Network interface 106 may take the form of one or more wireline interfaces, such as Ethernet (e.g., Fast Ethernet, Gigabit Ethernet, and so on). Network interface 106 may also support communication over one or more non-Ethernet media, such as coaxial cables or power lines, or over wide-area media, such as Synchronous Optical Networking (SONET) or digital subscriber line (DSL) technologies. Network interface 106 may additionally take the form of one or more wireless interfaces, such as IEEE 802.11 (Wifi), BLUETOOTH®, global positioning system (GPS), or a wide-area wireless interface. However, other forms of physical layer interfaces and other types of standard or proprietary communication protocols may be used over network interface 106. Furthermore, network interface 106 may comprise multiple physical interfaces. For instance, some embodiments of computing device 100 may include Ethernet, BLUETOOTH®, and Wifi interfaces.

Input/output unit 108 may facilitate user and peripheral device interaction with computing device 100. Input/output unit 108 may include one or more types of input devices, such as a keyboard, a mouse, a touch screen, and so on. Similarly, input/output unit 108 may include one or more types of output devices, such as a screen, monitor, printer, and/or one or more light emitting diodes (LEDs). Additionally or alternatively, computing device 100 may communicate with other devices using a universal serial bus (USB) or high-definition multimedia interface (HDMI) port interface, for example.

In some embodiments, one or more computing devices like computing device 100 may be deployed. The exact physical location, connectivity, and configuration of these computing devices may be unknown and/or unimportant to client devices. Accordingly, the computing devices may be referred to as “cloud-based” devices that may be housed at various remote data center locations.

FIG. 2 depicts a cloud-based server cluster 200 in accordance with example embodiments. In FIG. 2, operations of a computing device (e.g., computing device 100) may be distributed between server devices 202, data storage 204, and routers 206, all of which may be connected by local cluster network 208. The number of server devices 202, data storages 204, and routers 206 in server cluster 200 may depend on the computing task(s) and/or applications assigned to server cluster 200.

For example, server devices 202 can be configured to perform various computing tasks of computing device 100. Thus, computing tasks can be distributed among one or more of server devices 202. To the extent that these computing tasks can be performed in parallel, such a distribution of tasks may reduce the total time to complete these tasks and return a result. For purposes of simplicity, both server cluster 200 and individual server devices 202 may be referred to as a “server device.” This nomenclature should be understood to imply that one or more distinct server devices, data storage devices, and cluster routers may be involved in server device operations.

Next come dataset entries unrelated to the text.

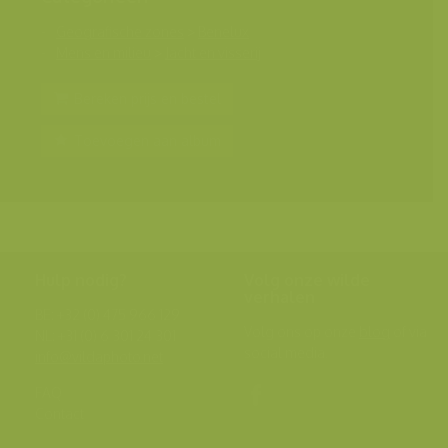
Geografische zones
>
Benelux
Mens en milieu
>
Jacht en visserij
Bereken prijs en bestel
Toevoegen aan album
Hulp nodig?
Volg onze wilde
verhalen
BE: +32 (0) 475 966 129
Volg ons op onze
blog
of via
NL: +31 (0) 6 301 24 301
social media.
info@vildaphoto.net
FAQ
Contact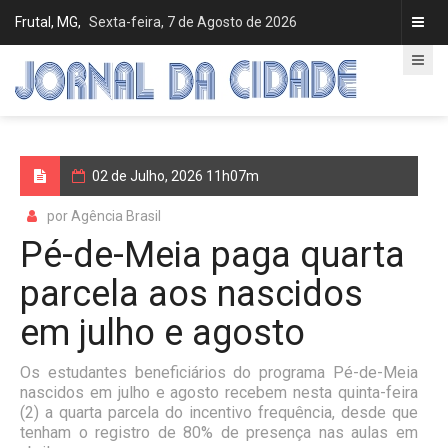
Frutal, MG,
Sexta-feira, 7 de Agosto de 2026
02 de Julho, 2026 11h07m
por Agência Brasil
Pé-de-Meia paga quarta
parcela aos nascidos
em julho e agosto
Os estudantes beneficiários do programa Pé-de-Meia
nascidos em julho e agosto recebem nesta quinta-feira
(2) a quarta parcela do incentivo frequência, desde que
tenham o registro de 80% de presença nas aulas em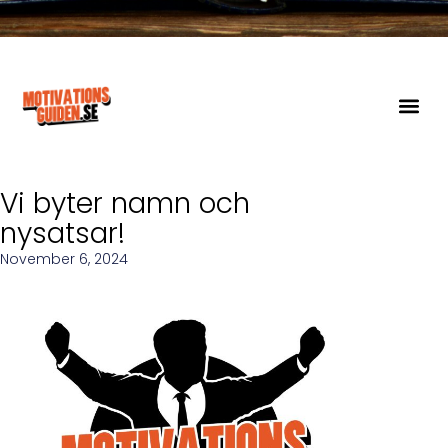
Vi byter namn och
nysatsar!
November 6, 2024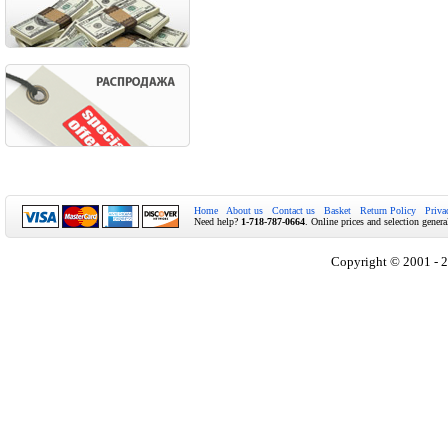
Home
About us
Contact us
Basket
Return Policy
Priva
Need help?
1-718-787-0664
. Online prices and selection genera
Copyright © 2001 - 2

Data storage 204 may be data storage arrays that include drive array controllers configured to manage read and write access to groups of hard disk drives and/or solid state drives. The drive array controllers, alone or in conjunction with server devices 202, may also be configured to manage backup or redundant copies of the data stored in data storage 204 to protect against drive failures or other types of failures that prevent one or more of server devices 202 from accessing units of data storage 204. Other types of memory aside from drives may be used.

Routers 206 may include networking equipment configured to provide internal and external communications for server cluster 200. For example, routers 206 may include one or more packet-switching and/or routing devices (including switches and/or gateways) configured to provide (i) network communications between server devices 202 and data storage 204 via local cluster network 208, and/or (ii) network communications between server cluster 200 and other devices via communication link 210 to network 212.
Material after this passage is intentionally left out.